Apart from the MATHEMATICAL probability, there is also the concept of EMPIRICAL PROBABILITY. This refers to the probability based on a particular sample. The EMPIRICAL probability is a posteriori. It changes from sample to sample. In the example of the die, we may cast the die, lets say 10 times, and we may get a face of 4 lets say, three times. Then, our EMPIRICAL probability of getting a 4 is 3/10. Again, this probability will change with the change in the sample i.e. number of times the die is cast.

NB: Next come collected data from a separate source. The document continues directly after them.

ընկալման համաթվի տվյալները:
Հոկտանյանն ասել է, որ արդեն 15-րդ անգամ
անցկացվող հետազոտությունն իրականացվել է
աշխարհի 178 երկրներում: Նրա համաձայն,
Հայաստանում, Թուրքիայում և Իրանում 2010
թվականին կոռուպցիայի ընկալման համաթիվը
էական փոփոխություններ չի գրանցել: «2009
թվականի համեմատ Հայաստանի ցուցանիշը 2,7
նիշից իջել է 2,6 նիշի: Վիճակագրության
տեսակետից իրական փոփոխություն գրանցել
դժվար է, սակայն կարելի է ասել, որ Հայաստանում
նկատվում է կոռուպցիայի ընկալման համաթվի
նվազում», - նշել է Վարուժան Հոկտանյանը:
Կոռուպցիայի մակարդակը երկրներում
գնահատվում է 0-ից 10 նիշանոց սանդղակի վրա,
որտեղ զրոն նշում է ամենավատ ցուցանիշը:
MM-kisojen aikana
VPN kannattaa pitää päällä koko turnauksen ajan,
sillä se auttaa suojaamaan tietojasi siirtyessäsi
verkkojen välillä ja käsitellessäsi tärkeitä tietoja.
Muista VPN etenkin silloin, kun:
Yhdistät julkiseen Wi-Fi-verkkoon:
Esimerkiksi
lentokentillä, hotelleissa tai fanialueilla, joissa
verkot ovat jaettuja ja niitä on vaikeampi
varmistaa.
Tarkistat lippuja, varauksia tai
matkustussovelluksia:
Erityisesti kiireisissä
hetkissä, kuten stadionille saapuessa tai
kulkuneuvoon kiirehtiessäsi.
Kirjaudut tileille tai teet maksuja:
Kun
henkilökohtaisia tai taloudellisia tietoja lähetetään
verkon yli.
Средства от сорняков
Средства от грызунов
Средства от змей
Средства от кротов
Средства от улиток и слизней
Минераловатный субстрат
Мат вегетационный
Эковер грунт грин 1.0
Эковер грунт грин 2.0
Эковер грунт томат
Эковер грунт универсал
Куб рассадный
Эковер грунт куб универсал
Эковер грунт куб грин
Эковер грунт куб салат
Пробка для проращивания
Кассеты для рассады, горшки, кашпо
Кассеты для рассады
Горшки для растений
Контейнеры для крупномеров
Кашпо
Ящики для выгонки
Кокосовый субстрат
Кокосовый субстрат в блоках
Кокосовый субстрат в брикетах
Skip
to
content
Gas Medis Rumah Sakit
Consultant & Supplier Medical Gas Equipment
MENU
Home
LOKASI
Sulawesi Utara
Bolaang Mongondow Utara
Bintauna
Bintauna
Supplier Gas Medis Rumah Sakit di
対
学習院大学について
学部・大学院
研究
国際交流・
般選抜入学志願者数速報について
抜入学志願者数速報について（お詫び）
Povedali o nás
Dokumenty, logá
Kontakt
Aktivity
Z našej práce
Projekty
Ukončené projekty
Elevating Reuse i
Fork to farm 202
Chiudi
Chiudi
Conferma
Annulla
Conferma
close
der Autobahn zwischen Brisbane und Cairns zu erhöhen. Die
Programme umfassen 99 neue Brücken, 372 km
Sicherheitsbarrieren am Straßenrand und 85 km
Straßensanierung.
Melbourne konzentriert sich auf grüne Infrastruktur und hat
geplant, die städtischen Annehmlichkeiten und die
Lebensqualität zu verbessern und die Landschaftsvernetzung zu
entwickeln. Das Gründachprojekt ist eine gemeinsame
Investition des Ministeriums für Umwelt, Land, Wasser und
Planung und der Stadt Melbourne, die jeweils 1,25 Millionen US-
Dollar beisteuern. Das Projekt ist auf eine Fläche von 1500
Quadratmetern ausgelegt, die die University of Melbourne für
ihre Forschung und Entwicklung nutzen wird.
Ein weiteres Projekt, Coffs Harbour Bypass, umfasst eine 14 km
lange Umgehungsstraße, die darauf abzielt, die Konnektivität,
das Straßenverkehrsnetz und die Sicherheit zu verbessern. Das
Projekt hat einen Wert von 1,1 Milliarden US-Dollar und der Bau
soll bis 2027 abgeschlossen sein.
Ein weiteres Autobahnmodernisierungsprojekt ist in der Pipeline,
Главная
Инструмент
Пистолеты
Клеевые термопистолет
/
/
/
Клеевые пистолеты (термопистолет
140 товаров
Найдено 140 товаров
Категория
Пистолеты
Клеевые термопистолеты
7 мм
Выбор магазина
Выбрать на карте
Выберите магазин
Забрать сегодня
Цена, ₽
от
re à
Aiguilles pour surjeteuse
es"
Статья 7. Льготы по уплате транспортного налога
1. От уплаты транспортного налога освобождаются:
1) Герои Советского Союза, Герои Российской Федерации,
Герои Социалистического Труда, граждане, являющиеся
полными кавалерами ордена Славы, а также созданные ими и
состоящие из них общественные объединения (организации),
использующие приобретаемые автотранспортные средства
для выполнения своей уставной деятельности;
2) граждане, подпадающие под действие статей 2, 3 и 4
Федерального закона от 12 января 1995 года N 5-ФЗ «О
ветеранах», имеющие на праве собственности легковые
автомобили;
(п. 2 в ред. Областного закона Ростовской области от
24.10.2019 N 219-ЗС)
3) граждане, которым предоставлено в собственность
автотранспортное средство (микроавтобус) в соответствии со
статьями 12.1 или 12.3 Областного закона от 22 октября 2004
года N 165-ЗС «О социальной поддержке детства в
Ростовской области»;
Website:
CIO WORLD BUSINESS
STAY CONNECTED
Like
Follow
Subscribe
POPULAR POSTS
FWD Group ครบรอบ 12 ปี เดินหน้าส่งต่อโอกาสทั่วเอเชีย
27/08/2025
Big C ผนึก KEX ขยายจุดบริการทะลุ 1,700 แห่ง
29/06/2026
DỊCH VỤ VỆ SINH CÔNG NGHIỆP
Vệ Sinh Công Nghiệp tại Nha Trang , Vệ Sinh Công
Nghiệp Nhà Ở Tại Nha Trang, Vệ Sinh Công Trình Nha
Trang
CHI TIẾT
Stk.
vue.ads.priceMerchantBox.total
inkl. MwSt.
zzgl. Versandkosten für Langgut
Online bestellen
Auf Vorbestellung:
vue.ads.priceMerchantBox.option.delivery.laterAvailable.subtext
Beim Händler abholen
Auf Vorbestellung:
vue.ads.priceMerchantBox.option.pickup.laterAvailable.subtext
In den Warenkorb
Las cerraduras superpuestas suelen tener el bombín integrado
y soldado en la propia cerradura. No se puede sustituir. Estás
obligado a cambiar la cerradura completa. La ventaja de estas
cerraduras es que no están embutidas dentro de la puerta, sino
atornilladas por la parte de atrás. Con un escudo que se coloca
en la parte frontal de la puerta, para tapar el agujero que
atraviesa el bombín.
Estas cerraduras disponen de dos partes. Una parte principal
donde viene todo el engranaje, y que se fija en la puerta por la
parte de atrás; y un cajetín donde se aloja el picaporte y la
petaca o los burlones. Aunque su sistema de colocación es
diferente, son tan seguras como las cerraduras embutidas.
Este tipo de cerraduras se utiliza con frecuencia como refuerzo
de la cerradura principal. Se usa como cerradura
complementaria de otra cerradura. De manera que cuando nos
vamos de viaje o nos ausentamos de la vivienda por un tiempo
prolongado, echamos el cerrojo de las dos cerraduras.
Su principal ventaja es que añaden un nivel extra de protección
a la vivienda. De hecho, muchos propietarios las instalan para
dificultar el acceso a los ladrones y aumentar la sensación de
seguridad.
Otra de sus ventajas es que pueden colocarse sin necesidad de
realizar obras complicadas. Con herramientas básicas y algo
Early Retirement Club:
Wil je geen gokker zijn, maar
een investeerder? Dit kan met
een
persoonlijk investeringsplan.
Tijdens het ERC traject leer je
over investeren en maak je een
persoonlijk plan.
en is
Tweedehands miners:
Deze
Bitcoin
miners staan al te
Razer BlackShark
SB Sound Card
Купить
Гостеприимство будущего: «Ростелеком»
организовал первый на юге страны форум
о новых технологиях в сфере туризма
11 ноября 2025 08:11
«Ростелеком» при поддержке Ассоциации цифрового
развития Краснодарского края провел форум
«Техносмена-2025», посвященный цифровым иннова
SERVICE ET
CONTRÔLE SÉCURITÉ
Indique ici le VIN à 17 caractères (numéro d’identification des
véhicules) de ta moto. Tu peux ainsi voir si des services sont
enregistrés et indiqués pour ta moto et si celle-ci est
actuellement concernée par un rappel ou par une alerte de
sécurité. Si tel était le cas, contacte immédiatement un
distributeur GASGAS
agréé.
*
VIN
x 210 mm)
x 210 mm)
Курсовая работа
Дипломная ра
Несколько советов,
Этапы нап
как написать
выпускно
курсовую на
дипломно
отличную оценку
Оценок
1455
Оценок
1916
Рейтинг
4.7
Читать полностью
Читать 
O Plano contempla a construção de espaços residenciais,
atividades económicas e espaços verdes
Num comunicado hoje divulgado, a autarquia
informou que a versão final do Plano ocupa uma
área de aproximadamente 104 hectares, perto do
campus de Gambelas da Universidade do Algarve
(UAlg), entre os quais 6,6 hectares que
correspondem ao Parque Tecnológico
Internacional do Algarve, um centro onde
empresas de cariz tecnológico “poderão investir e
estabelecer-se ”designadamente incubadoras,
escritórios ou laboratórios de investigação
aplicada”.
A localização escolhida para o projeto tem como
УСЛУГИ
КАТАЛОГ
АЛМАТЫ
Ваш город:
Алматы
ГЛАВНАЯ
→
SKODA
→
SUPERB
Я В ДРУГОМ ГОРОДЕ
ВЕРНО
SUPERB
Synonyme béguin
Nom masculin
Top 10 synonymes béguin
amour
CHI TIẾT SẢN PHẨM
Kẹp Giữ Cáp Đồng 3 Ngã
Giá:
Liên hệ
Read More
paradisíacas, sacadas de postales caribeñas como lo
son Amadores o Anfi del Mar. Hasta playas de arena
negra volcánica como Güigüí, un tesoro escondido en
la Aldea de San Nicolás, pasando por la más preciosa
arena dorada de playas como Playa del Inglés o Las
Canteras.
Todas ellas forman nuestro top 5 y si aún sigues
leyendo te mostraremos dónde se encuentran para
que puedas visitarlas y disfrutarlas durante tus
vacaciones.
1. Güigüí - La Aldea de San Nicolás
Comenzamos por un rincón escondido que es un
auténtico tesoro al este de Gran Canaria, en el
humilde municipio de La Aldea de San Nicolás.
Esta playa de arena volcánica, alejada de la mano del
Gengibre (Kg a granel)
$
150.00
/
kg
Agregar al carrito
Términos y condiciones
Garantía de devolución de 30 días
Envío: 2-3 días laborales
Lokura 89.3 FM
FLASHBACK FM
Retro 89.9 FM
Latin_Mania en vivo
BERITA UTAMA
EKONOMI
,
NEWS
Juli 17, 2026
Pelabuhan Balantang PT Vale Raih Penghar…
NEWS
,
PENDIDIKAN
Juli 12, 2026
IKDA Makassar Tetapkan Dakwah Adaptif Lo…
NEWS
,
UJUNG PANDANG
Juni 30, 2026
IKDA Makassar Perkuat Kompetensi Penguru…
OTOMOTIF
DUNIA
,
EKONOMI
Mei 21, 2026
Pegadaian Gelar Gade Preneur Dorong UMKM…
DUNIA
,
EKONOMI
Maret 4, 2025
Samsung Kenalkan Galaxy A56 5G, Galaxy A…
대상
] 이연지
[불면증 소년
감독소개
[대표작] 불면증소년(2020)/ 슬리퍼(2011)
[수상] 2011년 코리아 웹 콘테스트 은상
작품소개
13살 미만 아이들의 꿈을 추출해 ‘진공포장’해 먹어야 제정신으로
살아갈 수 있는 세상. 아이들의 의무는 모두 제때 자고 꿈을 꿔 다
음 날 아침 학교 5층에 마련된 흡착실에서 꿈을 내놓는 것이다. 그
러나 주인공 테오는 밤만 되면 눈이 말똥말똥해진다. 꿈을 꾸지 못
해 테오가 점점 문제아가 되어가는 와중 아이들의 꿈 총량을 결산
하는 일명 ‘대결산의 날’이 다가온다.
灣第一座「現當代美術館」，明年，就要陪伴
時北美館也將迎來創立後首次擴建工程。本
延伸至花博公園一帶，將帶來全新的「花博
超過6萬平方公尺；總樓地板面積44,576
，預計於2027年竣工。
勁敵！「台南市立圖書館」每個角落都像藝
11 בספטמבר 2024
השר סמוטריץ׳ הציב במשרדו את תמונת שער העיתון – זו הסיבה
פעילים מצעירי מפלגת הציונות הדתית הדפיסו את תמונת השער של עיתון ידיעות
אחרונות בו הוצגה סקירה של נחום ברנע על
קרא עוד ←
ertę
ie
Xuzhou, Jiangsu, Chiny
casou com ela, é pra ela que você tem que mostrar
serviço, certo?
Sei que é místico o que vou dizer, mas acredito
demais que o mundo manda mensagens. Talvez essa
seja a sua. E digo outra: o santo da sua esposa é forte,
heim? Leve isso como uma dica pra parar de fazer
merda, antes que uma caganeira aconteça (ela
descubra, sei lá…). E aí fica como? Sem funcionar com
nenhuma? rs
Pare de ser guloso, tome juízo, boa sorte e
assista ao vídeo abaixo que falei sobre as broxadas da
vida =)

In statistical analysis, we are concerned with EMPIRICAL probability. So we draw a sample, and use the sample values as an estimate of the probability. In fact, we chose EMPIRICAL probability because of the law of large numbers, which says that EMPIRICAL probability becomes equal to MATHEMATICAL probability, provided a sufficiently large sample is drawn. I will explain this with an example. Lets take the case of flip of coin. MATHEMATICAL probability suggests that the probability of getting a ‘head’ is 1/2. This type of probability is a priori and fixed. On the other hand, EMPIRICAL probability will depend on the number of flips of coin actually made. The EMPIRICAL probability will change from sample to sample. For example, if we flip the coin 5 time and find that the ‘head’ appears only once, then, our EMPIRICAL probability for getting a head is 1/5 (we only had 1 head, out of the total 5 flips). If the ‘head’ appears 3 times, our EMPIRICAL probability for getting a ‘head’ would be 3/5. EMPIRICAL probability is thus the relative frequency of ‘heads’ obtained. On the other hand, MATHEMATICAL probability, being fixed, was 1/2. According to the Law of Large Numbers, if our sample is large enough, the EMPIRICAL probability becomes equal to MATHEMATICAL Probability. In other words, the EMPIRICAL probability of 1/5, eventually converges to a value of 1/2, provided the coins are flipped a large number of times. In statistical analysis, we assume that, since our sample size was large enough, the EMPIRICAL probability obtained from the sample, represents the a priori MATHEMATICAL probability.